Infectious Diseases

Jessica Allegretti

Jessica Allegretti, M.D., M.P.H.

Medical Need

The incidence of C. difficile infection (CDI) has risen markedly over the last decade, with recurrence rates as high as 20-30%. Undefined elements of the healthy intestinal microbiome protect against the development of CDI. Bile salts may function as a critical regulatory pathway that either stimulates (primary bile salts) or inhibits (secondary bile salts) the growth of C. difficile. We have demonstrated that secondary bile acids were significantly elevated in the stool of controls compared to both first time CDI (fCDI) patients and recurrent CDI (rCDI) patients and primary bile acids were significantly elevated in the stool of rCDI patients compared to controls. These may serve as novel biomarkers.

Current Research
  1. We are validating the use of bile salt profiles as a predictive tool to identify CDI recurrence in patients experiencing their first episode of CDI.
  2. We aim to understand the crucial interplay between organisms that contain bile salt hydrolase genes and bile salt profiles in the pathophysiology of recurrent CDI, and utilize this information to develop biomarkers of recurrence in order both to identify patients at risk earlier in their course and ultimately treat these patients more effectively.
Lynn Bry

Lynn Bry, M.D., Ph.D.

Medical Need

The microbiota represents the diverse microbial ecosystems that live on and in us. Microbes colonize our skin, gut ,and other exposed surfaces. They provide critical functions in our development and maturation through their production of essential vitamins, maturation of our immune system, and life-long interactions with our bodies.

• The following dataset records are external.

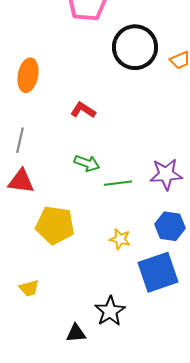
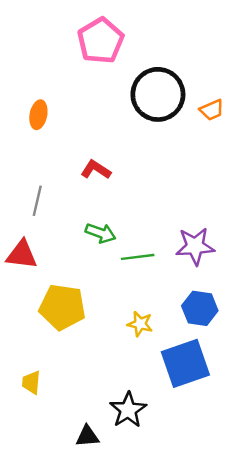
orange ellipse: (28, 75) -> (38, 115), moved, size x0.7
gray line: (20, 140) -> (37, 201), moved
yellow trapezoid: (29, 288) -> (31, 382), turned 110

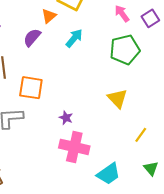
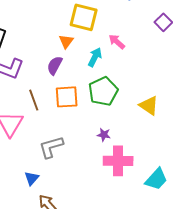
pink arrow: (122, 14) -> (117, 42), moved
green pentagon: (125, 50) -> (103, 91), moved
orange square: (31, 88) -> (67, 97), moved

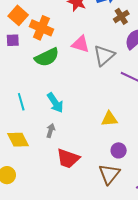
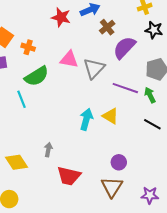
orange cross: (41, 28) -> (28, 47), size x0.6
cyan line: (21, 102) -> (22, 99), moved
cyan arrow: (55, 103) -> (86, 119), moved, turned -125
yellow triangle: (109, 119) -> (110, 116), moved, turned 42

The microbiota can also contribute to a variety of diseases including inflammatory bowel disease, susceptibility to infections and development of allergic and auto-immune diseases.

Current Research
  1. Clostridium difficile infection is the most common cause of hospital-associated infections in the US. We are defining precision biomarkers to rapidly identify patients at risk for recurrent infection of C. difficile, and therapeutic microbiota to provide a toolkit of defined organisms to treat based on microbial activities needed by the individual patient. Our efforts are developing (1) diagnostic markers for C. difficile recurrence, (2) robust computational algorithms to predict which patients are likely to recur, based on clinical, microbiome and microbial metabolite data, and (3) efficacy of consortia of human commensal bacteria in the treatment of different patient strains of C. difficile.
  2. Immunomodulation: My group also studies and has developed defined microbiota to promote immunomodulation of the mucosal immune system. In particular, we are taking defined consortia of human commensals into clinical trials to test their efficacy in food allergy by using gut lumenal microbes to alter allergic T cell responses against ingested foods. We believe the use of therapeutic microbiota in this manner has potential broad applicability to other diseases including IBD, cancer and other forms of auto-immune diseases.
  3. Prospective Genomic Surveillance Program: My group oversees a multi-institutional program that genome sequences highly drug resistant strains of bacteria cultured from our patients to identify the underlying causes of resistance, their carriage by specific bacterial strains, and capacity for transmission by vectors including plasmids and transposons. We work with local infection control teams and clinical microbiology labs to leverage this information in directing surveillance activities and clinical actions to further prevent spread.
Georg Gerber

Georg K. Gerber, M.D., Ph.D., M.P.H.

Medical Need

Rheumatoid arthritis (RA) is a systemic autoimmune disease that causes inflammatory arthritis. Patients with RA have excess cardiovascular and respiratory morbidities and have excess mortality compared to the general population. Our group is using precision medicine to understand the etiology, optimize treatment, and decrease the morbidity burden for patients with RA using clinical trials, observational cohort research studies, and harnessing the wealth of data in electronic medical records.

Current Research
  1. New computational approaches for analyzing dynamics of complex host microbial ecosystem.
  2. New synthetic biology systems and computational approaches for studying microbiome functions in vivo.
  3. Elucidating the role of the microbiome in infectious and autoimmune diseases:
  4. Colonization resistance to pathogens conferred by the gut microbiota.

    1. Role of the gut microbiota in food allergy in pediatric populations.
    2. Role of the microbiota in multiple sclerosis.